It was sometime during the turn of this millennium,
that I came back home from school to see a new kids’ channel playing on my
television set. Out of curiosity, I watched as the story unfolded about a young
wallaby that moves from Australia to America and has a temperamental toad for a
neighbour and a naive steer and a nerdy turtle for best friends. That was
Rocko’s Modern Life and as I watched the theme song end with its signature
“SPUNKYYYYYYYYYYYYYYY!” I realised that I was reckoning with a new generation
of cartoons- cartoons featured exclusively on Nickelodeon. Nicktoons.
Not to say that I moved away from Hanna-Barbera, Looney
Tunes, Merry Melodies and the like. They shall remain evergreen classics. But
you had to admit that Nicktoons had a certain novelty to them. While Cartoon
Network was vintage at its very best, Nickelodeon was, shall we say, more
contemporary and modern in its content. Even though the channel’s fortes were
comedy sketch shows, game shows and teen-centric dramas, its animated features
also had a sizable audience.
If you grew up in what I like to call the Harry Potter
generation, then you must’ve seen shades of Harry, Ron and Hermione in Krumm,
Ickis and Oblina of Aaah! Real Monsters!
A school for training monsters in scaring, a headmaster whose name
rhymes with the first syllable of the name of his wizarding counterpart – hard
not to draw parallels. And if you’re an animal lover like me, then you would’ve
loved tailing Eliza of The Wild Thornberrys in talking to amnesiac
hippopotamuses and llamas that raised curious points of self-existentialism.
Personally, I never really like Rugrats but it was a
heavyweight as far as Nicktoons were concerned. I suppose it’s endearing that a
bunch of babies can be such thick friends, following a policy of “When one of
us has gots a problem, all of us has gots a problem!” The follow-up, All Grown Up, probably lost
its charm because they were <refer to title of the show>. For people who
couldn’t make up their minds whether they prefer cats to dogs or vice versa,
they were merged together in a bizarre creation called CatDog. Again, not
captivating enough for me, possibly because Cat always got the short end of the
stick and my nepotism for felines was quite well developed at that time.
If you wish to know the difference between ‘strange’

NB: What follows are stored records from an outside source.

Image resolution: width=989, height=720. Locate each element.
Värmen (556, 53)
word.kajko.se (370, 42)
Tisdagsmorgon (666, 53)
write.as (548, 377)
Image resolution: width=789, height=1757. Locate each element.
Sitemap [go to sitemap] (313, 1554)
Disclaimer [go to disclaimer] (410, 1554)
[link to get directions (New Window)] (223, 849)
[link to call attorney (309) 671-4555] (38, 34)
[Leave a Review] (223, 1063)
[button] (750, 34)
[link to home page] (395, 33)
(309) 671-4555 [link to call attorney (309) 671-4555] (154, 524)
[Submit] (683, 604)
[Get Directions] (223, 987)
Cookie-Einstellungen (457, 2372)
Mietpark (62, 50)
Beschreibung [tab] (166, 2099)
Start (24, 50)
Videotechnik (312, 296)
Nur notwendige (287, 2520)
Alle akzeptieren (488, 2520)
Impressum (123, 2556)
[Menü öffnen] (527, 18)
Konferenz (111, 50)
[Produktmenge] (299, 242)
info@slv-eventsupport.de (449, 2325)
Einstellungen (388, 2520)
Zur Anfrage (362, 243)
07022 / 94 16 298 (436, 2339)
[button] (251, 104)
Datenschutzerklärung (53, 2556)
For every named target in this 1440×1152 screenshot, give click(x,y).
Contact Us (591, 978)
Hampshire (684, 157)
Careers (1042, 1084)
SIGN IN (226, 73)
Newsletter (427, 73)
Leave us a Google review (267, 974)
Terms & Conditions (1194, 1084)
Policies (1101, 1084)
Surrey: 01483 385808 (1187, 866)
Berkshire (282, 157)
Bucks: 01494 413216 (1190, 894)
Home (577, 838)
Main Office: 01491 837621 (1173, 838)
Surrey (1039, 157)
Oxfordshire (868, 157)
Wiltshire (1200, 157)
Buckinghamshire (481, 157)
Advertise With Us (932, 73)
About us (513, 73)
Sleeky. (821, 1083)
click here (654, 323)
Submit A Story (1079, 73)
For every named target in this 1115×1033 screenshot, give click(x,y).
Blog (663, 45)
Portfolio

and ‘weird’, watch Ren & Stimpy, which was both. And not in a nice way
either. But strange and weird in a good way was Kablam! Watching a show about a comic book where
Henry and June present a show on short animated features like Action League
Now, Sniz and Fondue, Prometheus and Bob etc. was convoluted and curiously cool
as well!
But I’ll list Hey Arnold! and The Angry Beavers as my
favourites. I can’t explain what exactly fascinates me about the everyday
trials of a football-shaped head boy and his small town friends or two beavers
that’re not really that angry and introduced a new word in my vocabulary,
spooty. Cartoons don’t necessary involve rational thought processes and I don’t
think liking them should either.
Hence ends the first generation of Nicktoons. The
coming years saw the introduction of shows like Rocket Power, The Adventures of
Jimmy Neutron, As Told By Ginger etc. They were fresh but not exactly
refreshing in my opinion. Apart from engendering an idle interest in daredevil
sports, enlightening me that robotic dogs can be named Goddard and attempting
to portray the adolescent challenges faced while growing up, none of them made
a lasting impression.
Until I was
doused generously by someone who lives in a pineapple under the sea. That’s
right, absorbent and yellow and porous was he. He’s none of that nonsense, he’s
something you wished. And he dropped on the deck and flopped like a fish!
Spongebob Squarepants seemed to me to be the last of the Nicktoons. Nothing
that came along with it or after it could recapture and retain that brand’s
charm. Not The Fairly Odd Parents. Not Chalk Zone.
That was at least bearable. Then the channel was seized
by rabid Indianisation and we lost all the good ones. You don’t see any of the
90’s stuff playing anymore. You now get outlandish cartoons with outlandish
names like Ninja Hattori, Oggy and the Cockroaches or Keymon Ache, which sounds
Bengali for “How is it?” To which I reply, not good at all!